Work instruction:
Below are the records; copy each line in them that holds the word "aktuellen".

Data for analysis:
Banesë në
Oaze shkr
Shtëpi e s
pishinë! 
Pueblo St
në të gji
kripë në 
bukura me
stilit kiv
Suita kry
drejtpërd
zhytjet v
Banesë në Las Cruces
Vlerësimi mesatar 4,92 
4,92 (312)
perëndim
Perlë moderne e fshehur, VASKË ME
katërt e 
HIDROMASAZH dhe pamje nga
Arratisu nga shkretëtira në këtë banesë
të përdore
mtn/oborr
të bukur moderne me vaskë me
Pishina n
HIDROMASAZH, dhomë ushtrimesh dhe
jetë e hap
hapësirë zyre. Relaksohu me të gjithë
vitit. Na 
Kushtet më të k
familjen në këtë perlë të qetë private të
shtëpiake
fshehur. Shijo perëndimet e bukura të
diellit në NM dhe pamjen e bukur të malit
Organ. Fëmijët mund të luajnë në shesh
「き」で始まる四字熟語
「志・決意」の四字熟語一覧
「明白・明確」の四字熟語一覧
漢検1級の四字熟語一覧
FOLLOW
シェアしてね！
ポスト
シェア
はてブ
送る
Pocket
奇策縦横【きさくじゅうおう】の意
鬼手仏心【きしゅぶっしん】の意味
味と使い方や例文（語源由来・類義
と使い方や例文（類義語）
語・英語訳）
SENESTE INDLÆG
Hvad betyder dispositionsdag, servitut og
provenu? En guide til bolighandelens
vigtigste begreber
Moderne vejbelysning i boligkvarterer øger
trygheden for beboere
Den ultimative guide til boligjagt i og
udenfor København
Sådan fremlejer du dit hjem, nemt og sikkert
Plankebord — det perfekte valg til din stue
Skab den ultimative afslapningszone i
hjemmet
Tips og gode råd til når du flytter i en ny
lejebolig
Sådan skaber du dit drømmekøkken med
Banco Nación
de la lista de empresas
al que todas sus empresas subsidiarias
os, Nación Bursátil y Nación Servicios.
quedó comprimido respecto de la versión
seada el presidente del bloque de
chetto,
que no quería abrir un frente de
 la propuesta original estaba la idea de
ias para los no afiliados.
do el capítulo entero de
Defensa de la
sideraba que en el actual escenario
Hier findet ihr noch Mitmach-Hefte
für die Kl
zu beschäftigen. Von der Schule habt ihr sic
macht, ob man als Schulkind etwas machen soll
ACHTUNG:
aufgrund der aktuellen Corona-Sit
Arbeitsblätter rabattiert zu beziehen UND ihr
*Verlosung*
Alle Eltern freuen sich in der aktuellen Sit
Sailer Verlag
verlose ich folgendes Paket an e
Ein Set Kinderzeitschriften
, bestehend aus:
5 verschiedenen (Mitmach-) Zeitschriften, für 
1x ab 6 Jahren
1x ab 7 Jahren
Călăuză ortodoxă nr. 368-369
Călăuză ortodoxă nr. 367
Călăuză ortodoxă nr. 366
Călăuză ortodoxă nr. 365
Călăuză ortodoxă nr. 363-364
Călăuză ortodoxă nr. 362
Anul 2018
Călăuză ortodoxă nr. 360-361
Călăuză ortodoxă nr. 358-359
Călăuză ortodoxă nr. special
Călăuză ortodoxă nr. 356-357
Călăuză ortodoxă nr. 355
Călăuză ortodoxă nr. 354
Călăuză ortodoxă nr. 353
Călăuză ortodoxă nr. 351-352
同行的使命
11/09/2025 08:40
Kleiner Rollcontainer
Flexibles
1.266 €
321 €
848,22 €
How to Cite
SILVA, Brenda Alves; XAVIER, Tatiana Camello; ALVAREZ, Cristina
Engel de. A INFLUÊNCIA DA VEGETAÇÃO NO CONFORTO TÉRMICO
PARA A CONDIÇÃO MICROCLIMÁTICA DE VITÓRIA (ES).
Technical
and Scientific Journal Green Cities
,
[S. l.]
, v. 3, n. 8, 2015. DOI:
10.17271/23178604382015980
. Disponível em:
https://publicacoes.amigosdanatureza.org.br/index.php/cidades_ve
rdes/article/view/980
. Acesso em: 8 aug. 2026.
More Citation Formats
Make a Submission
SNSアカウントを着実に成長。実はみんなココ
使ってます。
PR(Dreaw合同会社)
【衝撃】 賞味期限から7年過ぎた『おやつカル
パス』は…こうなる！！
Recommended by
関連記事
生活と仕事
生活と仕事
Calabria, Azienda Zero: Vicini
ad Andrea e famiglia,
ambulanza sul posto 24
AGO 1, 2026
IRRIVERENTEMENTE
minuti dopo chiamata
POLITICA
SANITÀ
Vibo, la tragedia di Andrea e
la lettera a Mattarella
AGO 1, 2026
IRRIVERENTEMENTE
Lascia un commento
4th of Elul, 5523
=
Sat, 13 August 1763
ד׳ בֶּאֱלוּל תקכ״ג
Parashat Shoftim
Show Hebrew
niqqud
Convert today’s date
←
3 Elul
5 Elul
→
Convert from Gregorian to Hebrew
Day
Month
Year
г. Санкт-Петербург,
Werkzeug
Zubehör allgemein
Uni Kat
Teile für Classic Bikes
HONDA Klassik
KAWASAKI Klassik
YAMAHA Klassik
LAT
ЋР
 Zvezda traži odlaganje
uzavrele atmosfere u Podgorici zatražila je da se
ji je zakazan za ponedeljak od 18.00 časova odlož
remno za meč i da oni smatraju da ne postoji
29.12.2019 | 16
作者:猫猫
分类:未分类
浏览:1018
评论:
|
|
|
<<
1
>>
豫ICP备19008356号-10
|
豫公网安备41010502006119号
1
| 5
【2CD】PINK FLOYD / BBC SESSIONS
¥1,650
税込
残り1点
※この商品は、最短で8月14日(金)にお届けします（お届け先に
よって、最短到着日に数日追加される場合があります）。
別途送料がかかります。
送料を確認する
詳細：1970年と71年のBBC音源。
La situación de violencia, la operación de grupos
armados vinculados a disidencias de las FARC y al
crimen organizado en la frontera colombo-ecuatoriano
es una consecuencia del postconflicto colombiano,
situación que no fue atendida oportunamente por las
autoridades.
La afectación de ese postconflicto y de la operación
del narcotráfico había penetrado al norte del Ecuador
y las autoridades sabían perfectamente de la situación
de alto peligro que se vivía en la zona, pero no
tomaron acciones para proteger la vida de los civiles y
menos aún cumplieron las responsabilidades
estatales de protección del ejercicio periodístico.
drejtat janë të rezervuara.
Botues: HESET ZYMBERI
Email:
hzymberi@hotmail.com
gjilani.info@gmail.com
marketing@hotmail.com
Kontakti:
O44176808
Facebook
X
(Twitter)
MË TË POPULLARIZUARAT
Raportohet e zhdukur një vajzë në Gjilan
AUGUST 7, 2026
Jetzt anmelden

Output:
aufgrund der aktuellen Corona-Sit
Alle Eltern freuen sich in der aktuellen Sit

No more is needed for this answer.